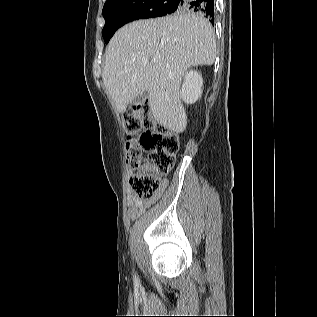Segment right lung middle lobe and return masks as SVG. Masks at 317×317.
I'll return each mask as SVG.
<instances>
[{"instance_id": "obj_1", "label": "right lung middle lobe", "mask_w": 317, "mask_h": 317, "mask_svg": "<svg viewBox=\"0 0 317 317\" xmlns=\"http://www.w3.org/2000/svg\"><path fill=\"white\" fill-rule=\"evenodd\" d=\"M174 0H107L103 7L105 25L102 36L108 43L123 25L138 19L155 18L177 10Z\"/></svg>"}]
</instances>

= = =

### REQUIRED ACTION
Output every line of the records exactly, excluding all pictures.

### EXERCISE RESPONSE
Segment right lung middle lobe and return masks as SVG. Masks at 317×317.
I'll return each mask as SVG.
<instances>
[{"instance_id": "obj_1", "label": "right lung middle lobe", "mask_w": 317, "mask_h": 317, "mask_svg": "<svg viewBox=\"0 0 317 317\" xmlns=\"http://www.w3.org/2000/svg\"><path fill=\"white\" fill-rule=\"evenodd\" d=\"M174 0H107L103 7L105 25L102 36L108 43L123 25L138 19L155 18L177 10Z\"/></svg>"}]
</instances>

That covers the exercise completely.